**Task input**.
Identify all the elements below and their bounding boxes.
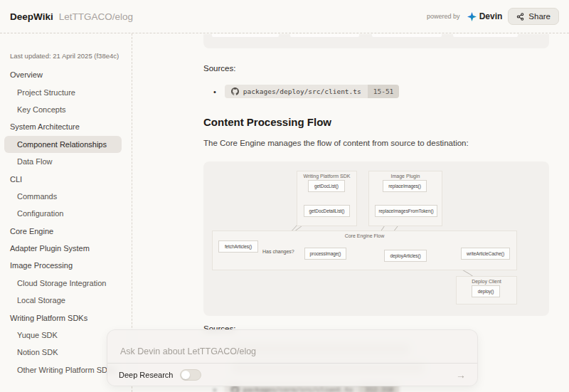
node-getdoclist[interactable]: getDocList() bbox=[308, 180, 345, 192]
header-right: powered by Devin Share bbox=[427, 8, 559, 25]
node-fetcharticles[interactable]: fetchArticles() bbox=[218, 240, 258, 253]
node-processimage[interactable]: processImage() bbox=[304, 248, 346, 260]
deep-research-toggle[interactable] bbox=[180, 369, 201, 381]
subgraph-image-plugin: Image Plugin bbox=[368, 171, 442, 226]
devin-logo-icon bbox=[467, 12, 477, 21]
node-replaceimages[interactable]: replaceImages() bbox=[383, 180, 427, 192]
ask-bar-footer: Deep Research → bbox=[107, 363, 477, 386]
repo-name[interactable]: LetTTGACO/elog bbox=[59, 11, 133, 22]
sidebar-item-writing-platform-sdks[interactable]: Writing Platform SDKs bbox=[0, 309, 132, 326]
node-replaceimagesfromtoken[interactable]: replaceImagesFromToken() bbox=[375, 205, 437, 217]
sidebar-item-key-concepts[interactable]: Key Concepts bbox=[0, 101, 132, 118]
brand-logo[interactable]: DeepWiki bbox=[10, 11, 53, 22]
content-processing-flow-diagram: Writing Platform SDK Image Plugin Core E… bbox=[203, 161, 549, 316]
edge-label-has-changes: Has changes? bbox=[262, 249, 294, 254]
share-icon bbox=[516, 13, 524, 21]
subgraph-writing-platform-sdk: Writing Platform SDK bbox=[297, 171, 357, 226]
powered-by-label: powered by bbox=[427, 13, 460, 20]
previous-diagram-cutoff bbox=[203, 34, 549, 48]
source-line-range: 15-51 bbox=[368, 85, 400, 98]
node-getdocdetaillist[interactable]: getDocDetailList() bbox=[304, 205, 350, 217]
node-deploy[interactable]: deploy() bbox=[472, 285, 500, 297]
sidebar-item-configuration[interactable]: Configuration bbox=[0, 205, 132, 222]
subgraph-label: Image Plugin bbox=[369, 174, 442, 179]
sidebar-item-commands[interactable]: Commands bbox=[0, 188, 132, 205]
sidebar-item-adapter-plugin-system[interactable]: Adapter Plugin System bbox=[0, 240, 132, 257]
sidebar-item-cli[interactable]: CLI bbox=[0, 170, 132, 187]
share-label: Share bbox=[528, 12, 551, 21]
section-intro: The Core Engine manages the flow of cont… bbox=[203, 139, 549, 147]
sidebar-item-data-flow[interactable]: Data Flow bbox=[0, 153, 132, 170]
subgraph-label: Writing Platform SDK bbox=[297, 174, 356, 179]
subgraph-label: Core Engine Flow bbox=[213, 233, 516, 238]
deep-research-label: Deep Research bbox=[119, 371, 173, 379]
last-updated: Last updated: 21 April 2025 (f38e4c) bbox=[0, 52, 132, 60]
ask-devin-input[interactable] bbox=[107, 330, 477, 363]
source-path: packages/core/src/client.ts bbox=[243, 386, 353, 392]
header: DeepWiki LetTTGACO/elog powered by Devin bbox=[0, 0, 569, 33]
source-path: packages/deploy/src/client.ts bbox=[243, 88, 361, 95]
page-title: Content Processing Flow bbox=[203, 116, 549, 128]
sidebar-item-image-processing[interactable]: Image Processing bbox=[0, 257, 132, 274]
share-button[interactable]: Share bbox=[508, 8, 559, 25]
source-item: packages/deploy/src/client.ts 15-51 bbox=[203, 85, 549, 98]
sidebar-item-system-architecture[interactable]: System Architecture bbox=[0, 118, 132, 135]
sidebar-item-project-structure[interactable]: Project Structure bbox=[0, 83, 132, 100]
toggle-knob bbox=[181, 371, 190, 379]
submit-arrow-icon[interactable]: → bbox=[456, 369, 466, 381]
subgraph-label: Deploy Client bbox=[457, 279, 516, 284]
sidebar-item-local-storage[interactable]: Local Storage bbox=[0, 292, 132, 309]
sidebar-item-component-relationships[interactable]: Component Relationships bbox=[4, 136, 122, 153]
sidebar-item-core-engine[interactable]: Core Engine bbox=[0, 223, 132, 240]
github-icon bbox=[231, 386, 239, 392]
source-chip[interactable]: packages/deploy/src/client.ts 15-51 bbox=[225, 85, 399, 98]
node-writearticlecache[interactable]: writeArticleCache() bbox=[461, 248, 510, 260]
node-deployarticles[interactable]: deployArticles() bbox=[384, 250, 427, 262]
devin-link[interactable]: Devin bbox=[467, 11, 503, 21]
github-icon bbox=[231, 88, 239, 95]
sidebar-item-cloud-storage-integration[interactable]: Cloud Storage Integration bbox=[0, 275, 132, 292]
ask-devin-bar: Deep Research → bbox=[107, 329, 478, 386]
devin-label: Devin bbox=[479, 11, 503, 21]
sidebar-item-overview[interactable]: Overview bbox=[0, 66, 132, 83]
sources-heading-top: Sources: bbox=[203, 64, 549, 73]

**Exercise**. Every line of the data should be copied as it stands, without the images.

**Result**.
Identify all the elements below and their bounding boxes.
node-getdoclist[interactable]: getDocList() bbox=[308, 180, 345, 192]
header-right: powered by Devin Share bbox=[427, 8, 559, 25]
node-fetcharticles[interactable]: fetchArticles() bbox=[218, 240, 258, 253]
node-processimage[interactable]: processImage() bbox=[304, 248, 346, 260]
deep-research-toggle[interactable] bbox=[180, 369, 201, 381]
subgraph-image-plugin: Image Plugin bbox=[368, 171, 442, 226]
devin-logo-icon bbox=[467, 12, 477, 21]
node-replaceimages[interactable]: replaceImages() bbox=[383, 180, 427, 192]
ask-bar-footer: Deep Research → bbox=[107, 363, 477, 386]
repo-name[interactable]: LetTTGACO/elog bbox=[59, 11, 133, 22]
sidebar-item-writing-platform-sdks[interactable]: Writing Platform SDKs bbox=[0, 309, 132, 326]
node-replaceimagesfromtoken[interactable]: replaceImagesFromToken() bbox=[375, 205, 437, 217]
sidebar-item-key-concepts[interactable]: Key Concepts bbox=[0, 101, 132, 118]
brand-logo[interactable]: DeepWiki bbox=[10, 11, 53, 22]
content-processing-flow-diagram: Writing Platform SDK Image Plugin Core E… bbox=[203, 161, 549, 316]
edge-label-has-changes: Has changes? bbox=[262, 249, 294, 254]
share-icon bbox=[516, 13, 524, 21]
subgraph-writing-platform-sdk: Writing Platform SDK bbox=[297, 171, 357, 226]
powered-by-label: powered by bbox=[427, 13, 460, 20]
previous-diagram-cutoff bbox=[203, 34, 549, 48]
source-line-range: 15-51 bbox=[368, 85, 400, 98]
node-getdocdetaillist[interactable]: getDocDetailList() bbox=[304, 205, 350, 217]
node-deploy[interactable]: deploy() bbox=[472, 285, 500, 297]
sidebar-item-configuration[interactable]: Configuration bbox=[0, 205, 132, 222]
subgraph-label: Image Plugin bbox=[369, 174, 442, 179]
sidebar-item-commands[interactable]: Commands bbox=[0, 188, 132, 205]
sidebar-item-adapter-plugin-system[interactable]: Adapter Plugin System bbox=[0, 240, 132, 257]
sidebar-item-cli[interactable]: CLI bbox=[0, 170, 132, 187]
share-label: Share bbox=[528, 12, 551, 21]
section-intro: The Core Engine manages the flow of cont… bbox=[203, 139, 549, 147]
sidebar-item-data-flow[interactable]: Data Flow bbox=[0, 153, 132, 170]
subgraph-label: Writing Platform SDK bbox=[297, 174, 356, 179]
subgraph-label: Core Engine Flow bbox=[213, 233, 516, 238]
deep-research-label: Deep Research bbox=[119, 371, 173, 379]
last-updated: Last updated: 21 April 2025 (f38e4c) bbox=[0, 52, 132, 60]
ask-devin-input[interactable] bbox=[107, 330, 477, 363]
source-path: packages/core/src/client.ts bbox=[243, 386, 353, 392]
header: DeepWiki LetTTGACO/elog powered by Devin bbox=[0, 0, 569, 33]
source-path: packages/deploy/src/client.ts bbox=[243, 88, 361, 95]
page-title: Content Processing Flow bbox=[203, 116, 549, 128]
sidebar-item-image-processing[interactable]: Image Processing bbox=[0, 257, 132, 274]
share-button[interactable]: Share bbox=[508, 8, 559, 25]
source-item: packages/deploy/src/client.ts 15-51 bbox=[203, 85, 549, 98]
sidebar-item-system-architecture[interactable]: System Architecture bbox=[0, 118, 132, 135]
sidebar-item-project-structure[interactable]: Project Structure bbox=[0, 83, 132, 100]
toggle-knob bbox=[181, 371, 190, 379]
submit-arrow-icon[interactable]: → bbox=[456, 369, 466, 381]
subgraph-label: Deploy Client bbox=[457, 279, 516, 284]
sidebar-item-local-storage[interactable]: Local Storage bbox=[0, 292, 132, 309]
sidebar-item-component-relationships[interactable]: Component Relationships bbox=[4, 136, 122, 153]
sidebar-item-core-engine[interactable]: Core Engine bbox=[0, 223, 132, 240]
github-icon bbox=[231, 386, 239, 392]
source-chip[interactable]: packages/deploy/src/client.ts 15-51 bbox=[225, 85, 399, 98]
node-writearticlecache[interactable]: writeArticleCache() bbox=[461, 248, 510, 260]
node-deployarticles[interactable]: deployArticles() bbox=[384, 250, 427, 262]
devin-link[interactable]: Devin bbox=[467, 11, 503, 21]
github-icon bbox=[231, 88, 239, 95]
sidebar-item-cloud-storage-integration[interactable]: Cloud Storage Integration bbox=[0, 275, 132, 292]
ask-devin-bar: Deep Research → bbox=[107, 329, 478, 386]
devin-label: Devin bbox=[479, 11, 503, 21]
sidebar-item-overview[interactable]: Overview bbox=[0, 66, 132, 83]
sources-heading-top: Sources: bbox=[203, 64, 549, 73]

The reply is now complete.